● DATA FOR REVIEW

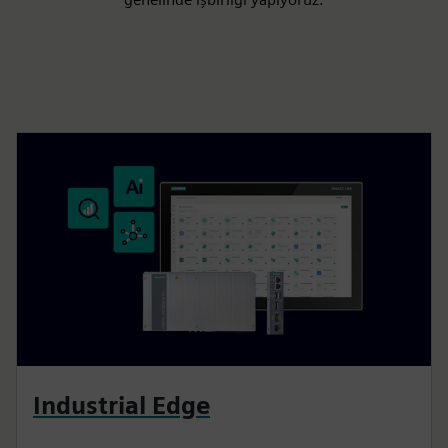
Industrial Edge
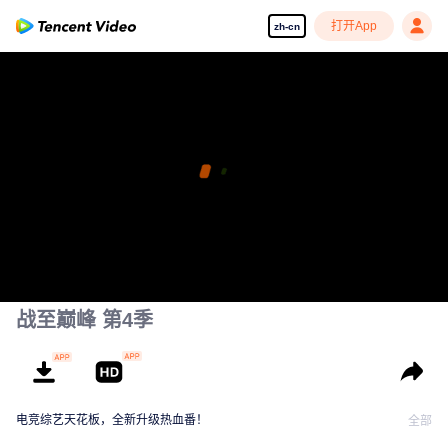
打开App
zh-cn
战至巅峰 第4季
电竞综艺天花板，全新升级热血番！
全部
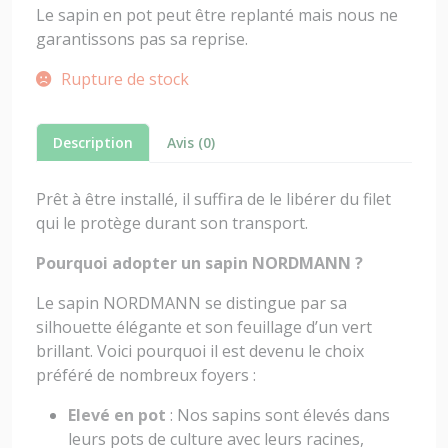
Le sapin en pot peut être replanté mais nous ne
garantissons pas sa reprise.
Rupture de stock
Description
Avis (0)
Prêt à être installé, il suffira de le libérer du filet
qui le protège durant son transport.
Pourquoi adopter un sapin NORDMANN ?
Le sapin NORDMANN se distingue par sa
silhouette élégante et son feuillage d’un vert
brillant. Voici pourquoi il est devenu le choix
préféré de nombreux foyers :
Elevé en pot
: Nos sapins sont élevés dans
leurs pots de culture avec leurs racines,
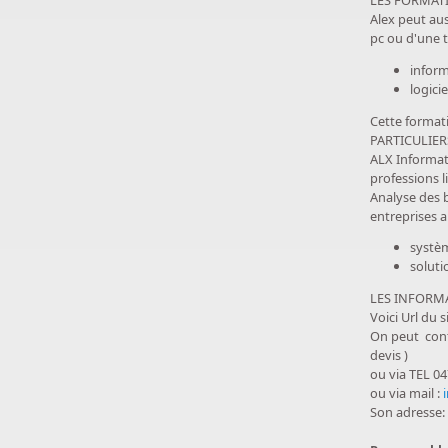
LES FORMAT
Alex peut au
pc ou d'une t
inform
logici
Cette formati
PARTICULIER
ALX Informat
professions l
Analyse des 
entreprises 
systèm
soluti
LES INFORMA
Voici Url du s
On peut conta
devis )
ou via TEL 0
ou via mail :
Son adresse:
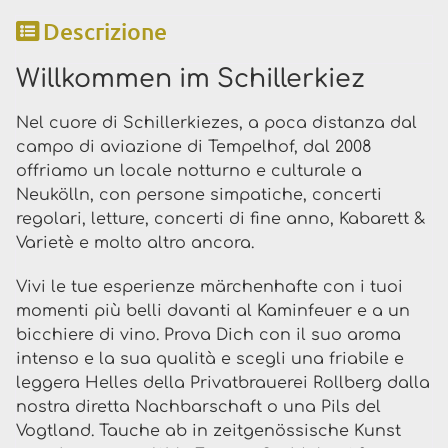
Descrizione
Willkommen im Schillerkiez
Nel cuore di Schillerkiezes, a poca distanza dal
campo di aviazione di Tempelhof, dal 2008
offriamo un locale notturno e culturale a
Neukölln, con persone simpatiche, concerti
regolari, letture, concerti di fine anno, Kabarett &
Varietè e molto altro ancora.
Vivi le tue esperienze märchenhafte con i tuoi
momenti più belli davanti al Kaminfeuer e a un
bicchiere di vino. Prova Dich con il suo aroma
intenso e la sua qualità e scegli una friabile e
leggera Helles della Privatbrauerei Rollberg dalla
nostra diretta Nachbarschaft o una Pils del
Vogtland. Tauche ab in zeitgenössische Kunst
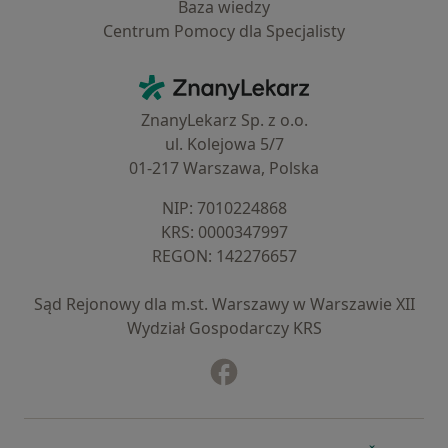
Baza wiedzy
Centrum Pomocy dla Specjalisty
Kontakt
ZnanyLekarz - Strona główna
ZnanyLekarz Sp. z o.o.
ul. Kolejowa 5/7
01-217 Warszawa, Polska
NIP: ⁠7010224868
KRS: ⁠0000347997
REGON: ⁠142276657
Sąd Rejonowy dla m.st. Warszawy w Warszawie XII
Wydział Gospodarczy KRS
Facebook
otwiera się w nowej karcie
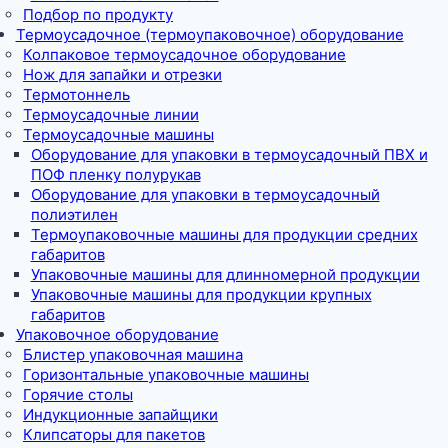
Подбор по продукту
Термоусадочное (термоупаковочное) оборудование
Колпаковое термоусадочное оборудование
Нож для запайки и отрезки
Термотоннель
Термоусадочные линии
Термоусадочные машины
Оборудование для упаковки в термоусадочный ПВХ и
ПОФ пленку полурукав
Оборудование для упаковки в термоусадочный
полиэтилен
Термоупаковочные машины для продукции средних
габаритов
Упаковочные машины для длинномерной продукции
Упаковочные машины для продукции крупных
габаритов
Упаковочное оборудование
Блистер упаковочная машина
Горизонтальные упаковочные машины
Горячие столы
Индукционные запайщики
Клипсаторы для пакетов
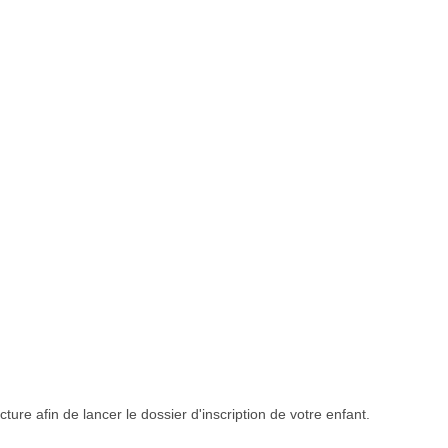
ture afin de lancer le dossier d'inscription de votre enfant.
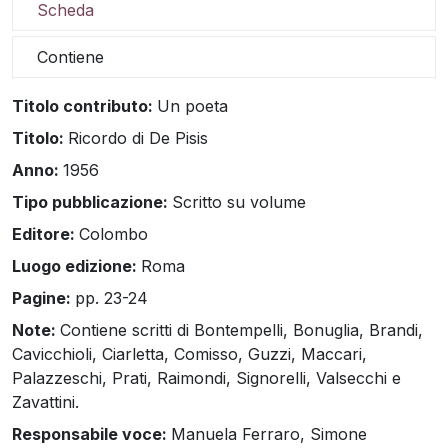
Scheda
Contiene
Titolo contributo:
Un poeta
Titolo:
Ricordo di De Pisis
Anno:
1956
Tipo pubblicazione:
Scritto su volume
Editore:
Colombo
Luogo edizione:
Roma
Pagine:
pp. 23-24
Note:
Contiene scritti di Bontempelli, Bonuglia, Brandi,
Cavicchioli, Ciarletta, Comisso, Guzzi, Maccari,
Palazzeschi, Prati, Raimondi, Signorelli, Valsecchi e
Zavattini.
Responsabile voce:
Manuela Ferraro, Simone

● WHAT NEEDS TO BE DONE
Exact repetition is the task: every line from the start of the data to the line with "Le sapin NORDMANN se distingue par sa", inclusive, and none after it, pictures omitted.

● RESULT FOR THIS EXERCISE
Industrial Edge
打开App
zh-cn
战至巅峰 第4季
电竞综艺天花板，全新升级热血番！
全部
Le sapin en pot peut être replanté mais nous ne
garantissons pas sa reprise.
Rupture de stock
Description
Avis (0)
Prêt à être installé, il suffira de le libérer du filet
qui le protège durant son transport.
Pourquoi adopter un sapin NORDMANN ?
Le sapin NORDMANN se distingue par sa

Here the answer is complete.